What makes content click-worthy?
The most-liked Facebook post of 2015 might reveal the answer. “Can I Get 1 Million Likes? I Beat Cancer's Butt,” it read, a battle cry from a cancer survivor sitting in a hospital bed. The surge of interest in this post — which eventually generated more than 10 million likes — is indicative of the changing attitudes toward content on the Internet, with more consumers shunning overly-produced celebrity pics for posts that connect on an emotional level.
Influencer marketing strikes consumers in a similar way. It creates instant connections between companies and their customers and reverberates with prospects who crave authenticity.
Customers Favor the Authentic
Content with influence straddles the organic and the professional. Recently, one of our restaurant clients shared images of food taken from their menus, and photos with a natural feel outperformed more polished shots. The food still looked delicious in these images, but the lack of "glitz" resonated more with customers. It's all about striking the right balance.
This principle extends far beyond the hospitality industry. Sixty-three percent of people trust and prefer consumer photos — user-generated content on platforms like Instagram and Flickr — over brand photos, according to research.

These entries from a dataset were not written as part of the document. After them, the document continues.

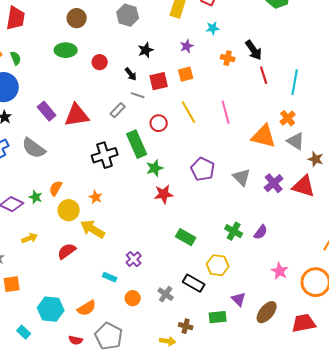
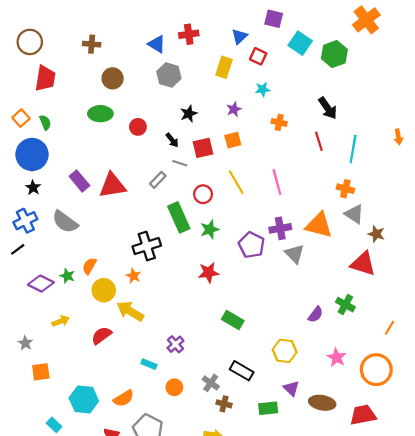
black arrow: (254, 50) -> (328, 108), moved
orange cross: (288, 118) -> (345, 189), turned -35
orange triangle: (264, 136) -> (319, 225), moved
black cross: (105, 155) -> (147, 246), moved
green star: (155, 168) -> (210, 230), moved
purple cross: (274, 183) -> (280, 228), moved, turned 30
green cross: (234, 231) -> (345, 305), moved
yellow hexagon: (218, 265) -> (285, 351), moved
brown ellipse: (267, 312) -> (322, 403), turned 60
brown cross: (186, 326) -> (224, 404), moved

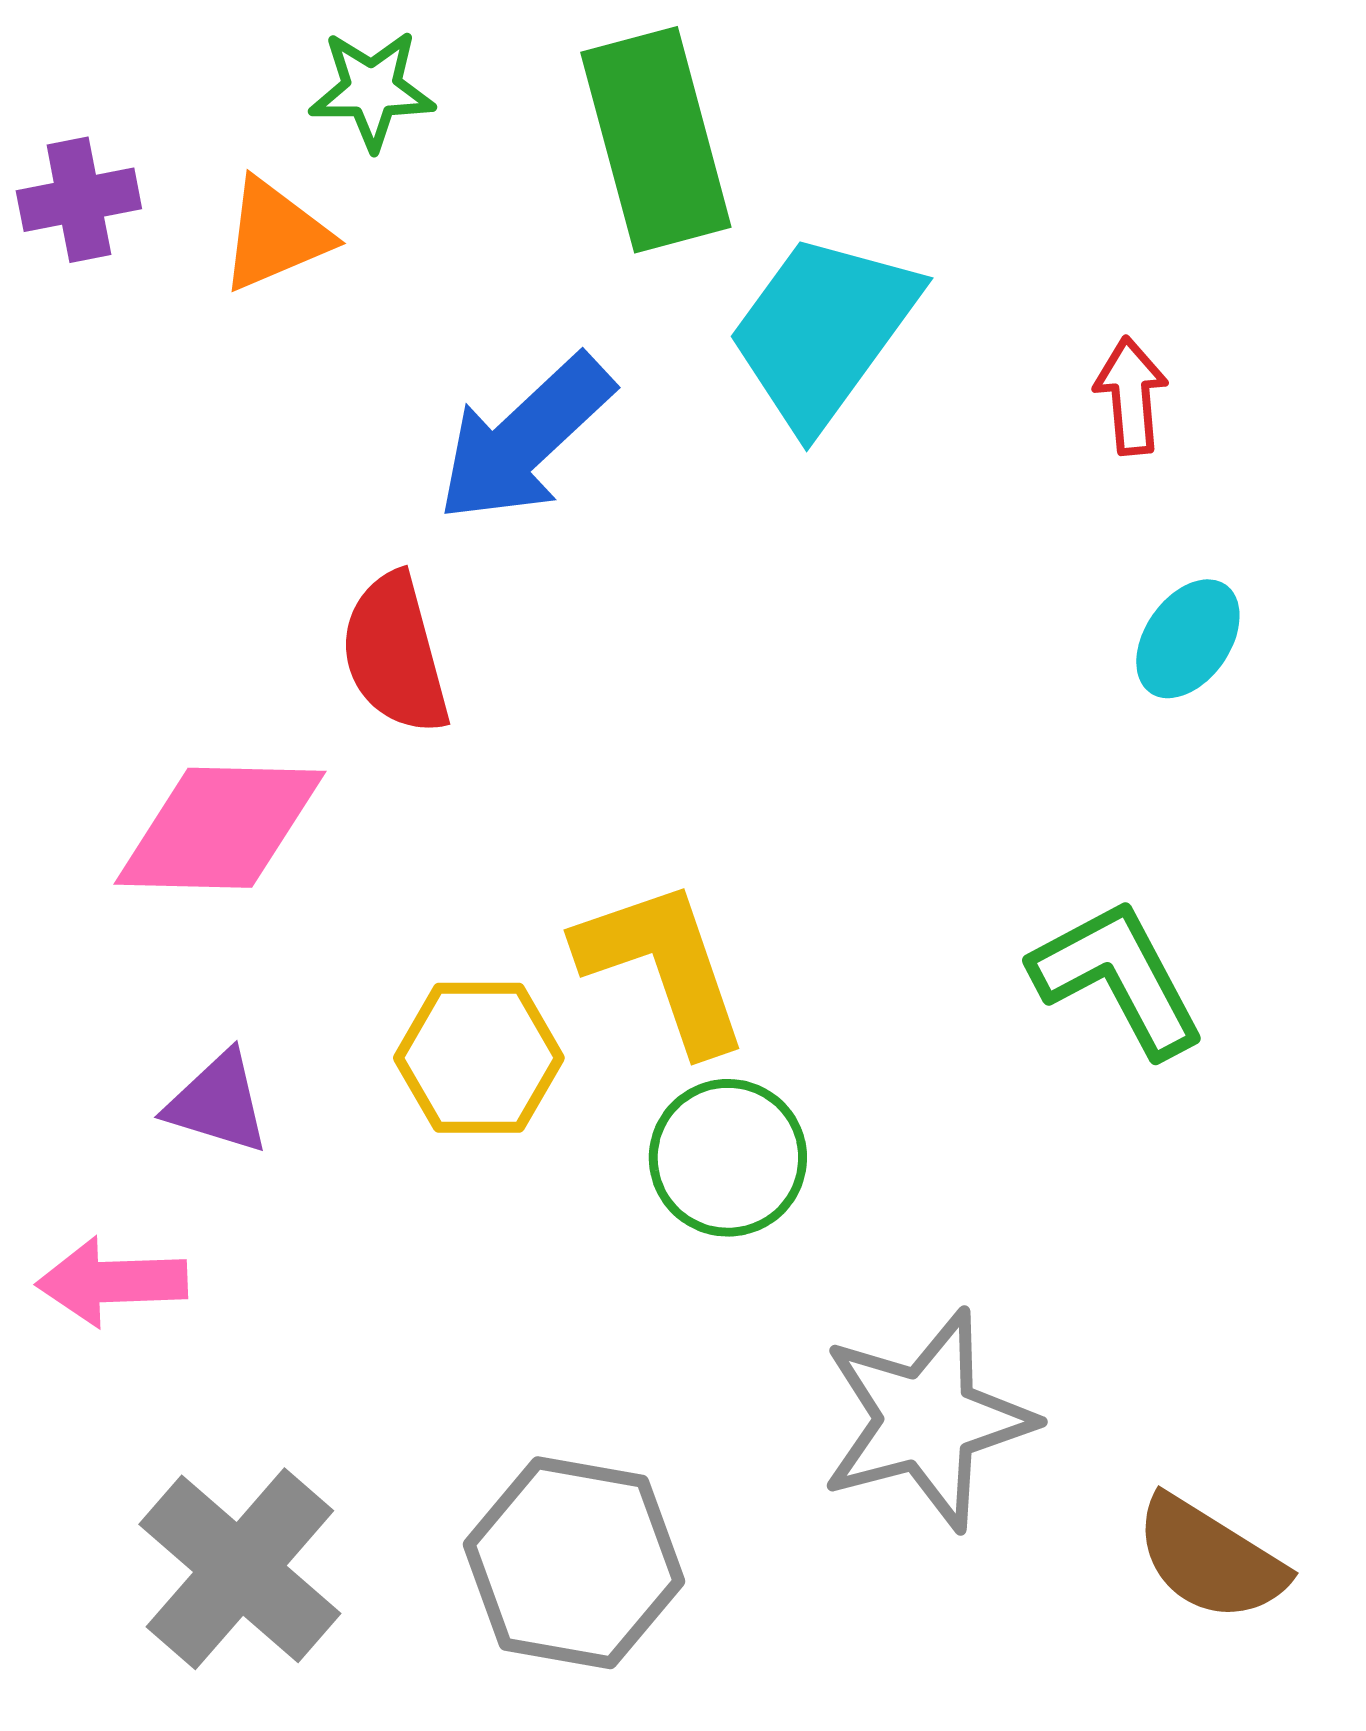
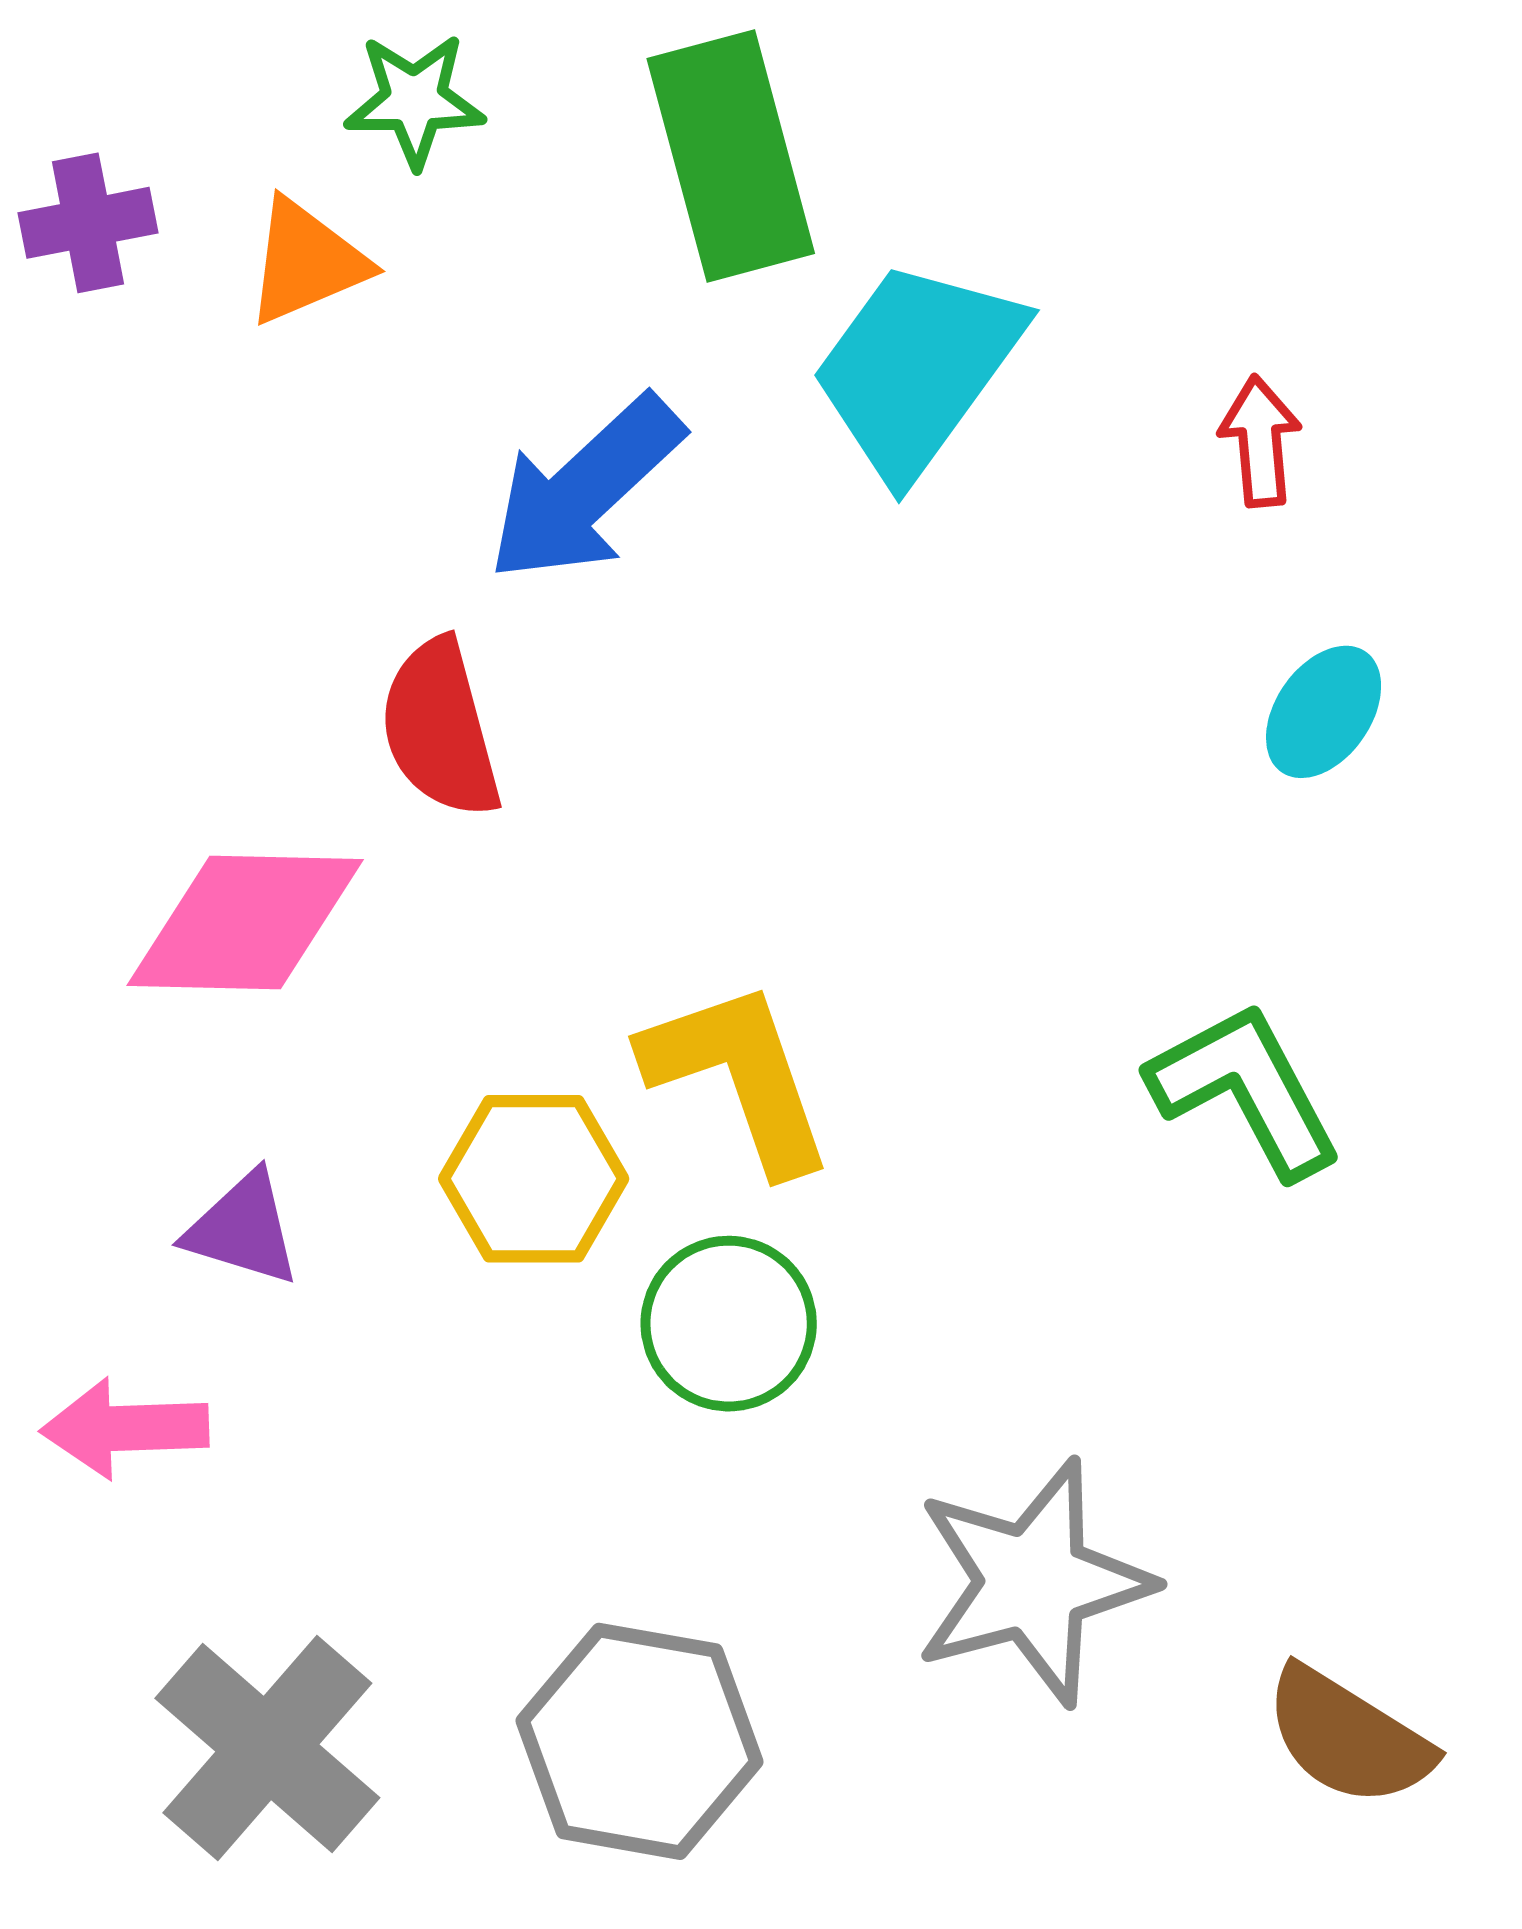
green circle: (728, 1158) -> (729, 1324), moved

You already know there are thousands (upon thousands) of content creators out here. The hard part for brands is striking the right balance between the "glamourous" and the "real."
One way to do this is to organically test your content before putting your budget behind it. If thumbs are stopping (and your content is getting engagement), you know that what you’re communicating is coming across as authentic and believable. One of the things we do for brands every day is to facilitate content syndication across multiple channels – after the content has already proven its worth.
Beyond the Glitz and the Glamour
The restaurant example above can be applied to content across the Internet, from YouTube videos to Snaps to Tweets. In the blogosphere, thumb-stopping posts should not only look great — top-performing content has a killer title, lots of photos and a video or two — but, ultimately, feel authentic, something that results in higher engagement levels.
Authentic influencers have more of an impact on consumers than overly-stylized celebrities, too. They're relatable, honest, trustworthy and connect with their audience better than even the biggest of brands. Millennials, in particular, prefer to follow people on Snapchat and YouTube that are just like them, according to a study shared at the SXSW Interactive Festival in March 2016. Sixty-three percent of those questioned said they prefer to see "real people" over celebrities in commercials.
It’s hard to know at the beginning what’s going to be thumb-stopping. We do know, however, that overly perfect posts don't always have the desired effect on the general public, with more consumers preferring (liking, sharing, commenting on and generally engaging with) influencers who look and act just like them. Moreover, influencer content does what a celebrity endorsement or big-budget commercial can't: it comes across as genuine, authentic and connects with its audience on a deeper level.
Nobody can really predict how well content will do. That's why we don’t even try. We think that one of the coolest things about influencer marketing is that it produces hundreds of pieces of content. The trick is to let the content do its thing … and then promote the best pieces. That’s how you get sizzling, sharable, social-ready content that stops thumbs in their tracks.